Brazil’s Lula Accepts Ministerial Role

Brazil’s Lula Accepts Ministerial Role

Former Brazilian leader Luiz Inacio Lula da Silva has accepted a key ministerial role in President Dilma Rousseff’s government, media reports say.
Members of the governing Workers’ Party say his appointment will strengthen her beleaguered administration.
In becoming a minister, Lula will also have some legal protection, BBC reported.
Last week, prosecutors requested his arrest in a money laundering inquiry over a luxury seafront penthouse.
The popular former president has denied any wrongdoing and says the claims are politically motivated.
The reports, quoting unnamed sources, said Rousseff and Lula would meet in the capital, Brasilia, on Tuesday. There has been no official comment.
Lula handpicked Rousseff as a candidate to succeed him in 2010 and has not ruled out running again in 2018.
Rousseff has faced increasing calls for her removal as a result of a corruption scandal at the state oil company Petrobras and Brazil’s worst recession in decades.

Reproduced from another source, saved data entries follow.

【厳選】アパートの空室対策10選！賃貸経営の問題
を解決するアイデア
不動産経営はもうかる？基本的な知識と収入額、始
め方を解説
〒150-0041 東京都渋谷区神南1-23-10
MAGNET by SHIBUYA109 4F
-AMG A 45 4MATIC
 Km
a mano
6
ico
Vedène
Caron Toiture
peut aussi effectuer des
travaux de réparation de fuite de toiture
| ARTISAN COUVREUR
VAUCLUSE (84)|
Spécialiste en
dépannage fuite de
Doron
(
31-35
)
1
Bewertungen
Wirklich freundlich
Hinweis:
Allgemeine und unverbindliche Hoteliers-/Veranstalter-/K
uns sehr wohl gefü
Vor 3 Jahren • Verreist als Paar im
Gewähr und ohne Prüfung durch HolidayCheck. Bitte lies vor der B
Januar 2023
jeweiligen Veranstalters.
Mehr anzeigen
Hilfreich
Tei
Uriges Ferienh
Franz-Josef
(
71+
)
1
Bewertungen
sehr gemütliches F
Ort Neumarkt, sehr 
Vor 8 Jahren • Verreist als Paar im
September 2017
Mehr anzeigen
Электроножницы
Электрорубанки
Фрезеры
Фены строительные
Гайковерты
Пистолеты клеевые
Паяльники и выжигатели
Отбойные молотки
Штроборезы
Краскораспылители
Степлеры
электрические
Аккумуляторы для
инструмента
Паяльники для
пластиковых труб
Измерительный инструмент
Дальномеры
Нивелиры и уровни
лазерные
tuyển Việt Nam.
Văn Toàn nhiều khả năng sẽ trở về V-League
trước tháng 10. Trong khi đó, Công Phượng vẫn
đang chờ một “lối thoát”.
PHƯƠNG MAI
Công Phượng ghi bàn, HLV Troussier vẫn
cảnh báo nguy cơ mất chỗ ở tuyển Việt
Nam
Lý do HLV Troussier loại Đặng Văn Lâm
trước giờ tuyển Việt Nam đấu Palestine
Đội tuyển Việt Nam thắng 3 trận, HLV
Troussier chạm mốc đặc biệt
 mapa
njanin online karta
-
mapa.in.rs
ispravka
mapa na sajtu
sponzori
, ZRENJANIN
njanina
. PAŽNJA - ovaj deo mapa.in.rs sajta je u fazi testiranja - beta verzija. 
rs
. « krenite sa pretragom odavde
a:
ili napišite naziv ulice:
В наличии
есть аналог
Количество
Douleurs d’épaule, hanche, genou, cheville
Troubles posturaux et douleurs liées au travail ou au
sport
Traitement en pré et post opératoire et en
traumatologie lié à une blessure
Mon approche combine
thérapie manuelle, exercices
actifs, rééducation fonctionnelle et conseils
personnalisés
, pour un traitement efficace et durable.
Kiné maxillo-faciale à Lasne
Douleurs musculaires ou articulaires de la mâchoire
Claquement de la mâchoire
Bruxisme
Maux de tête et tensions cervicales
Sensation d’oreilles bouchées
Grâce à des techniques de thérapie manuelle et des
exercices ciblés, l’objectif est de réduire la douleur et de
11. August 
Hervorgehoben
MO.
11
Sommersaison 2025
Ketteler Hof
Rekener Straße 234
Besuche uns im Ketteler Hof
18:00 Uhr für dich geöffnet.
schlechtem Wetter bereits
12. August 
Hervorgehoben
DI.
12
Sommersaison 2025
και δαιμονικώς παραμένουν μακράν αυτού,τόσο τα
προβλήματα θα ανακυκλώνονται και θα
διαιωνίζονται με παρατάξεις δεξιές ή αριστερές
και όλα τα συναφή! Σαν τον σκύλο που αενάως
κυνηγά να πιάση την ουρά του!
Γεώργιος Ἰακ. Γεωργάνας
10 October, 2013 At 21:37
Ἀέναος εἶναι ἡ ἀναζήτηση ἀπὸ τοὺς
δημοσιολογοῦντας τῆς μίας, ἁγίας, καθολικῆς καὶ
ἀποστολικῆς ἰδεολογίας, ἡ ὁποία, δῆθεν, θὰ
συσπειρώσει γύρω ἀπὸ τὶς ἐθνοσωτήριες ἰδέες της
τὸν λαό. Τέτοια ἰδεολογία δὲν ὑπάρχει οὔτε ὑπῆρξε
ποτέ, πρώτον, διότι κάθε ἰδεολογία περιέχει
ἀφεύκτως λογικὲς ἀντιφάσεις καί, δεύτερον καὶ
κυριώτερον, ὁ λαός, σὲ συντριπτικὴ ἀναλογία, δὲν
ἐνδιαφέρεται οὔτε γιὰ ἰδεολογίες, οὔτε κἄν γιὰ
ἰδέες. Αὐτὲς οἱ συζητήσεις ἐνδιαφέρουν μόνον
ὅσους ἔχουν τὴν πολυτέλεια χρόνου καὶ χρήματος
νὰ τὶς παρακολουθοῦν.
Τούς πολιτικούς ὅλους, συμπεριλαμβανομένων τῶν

On Sunday, hundreds of thousands of Brazilians took to the streets calling for her to go. But the president has repeatedly said she will not resign. She could, however, face an impeachment process in Congress, accused of masking the budget deficit, which she denies.
One of Lula’s main tasks, the reports said, would be to negotiate with the main coalition partner in order to prevent an impeachment going ahead. His appointment could also be seen as bringing some order to what many analysts consider a chaotic administration.
As a minister, Lula could only be tried in the Supreme Court, placing him out of the reach of the judge in the southern city of Curitiba responsible for the Petrobras investigation.
As part of the operation, known as Carwash, Lula was briefly detained earlier this month, after investigators said they had evidence he received illicit benefits from the kickback scheme.
Dozens of executives and politicians have been arrested or are under investigation on suspicion of overcharging contracts with Petrobras and using part of the money to pay for bribes and electoral campaigns.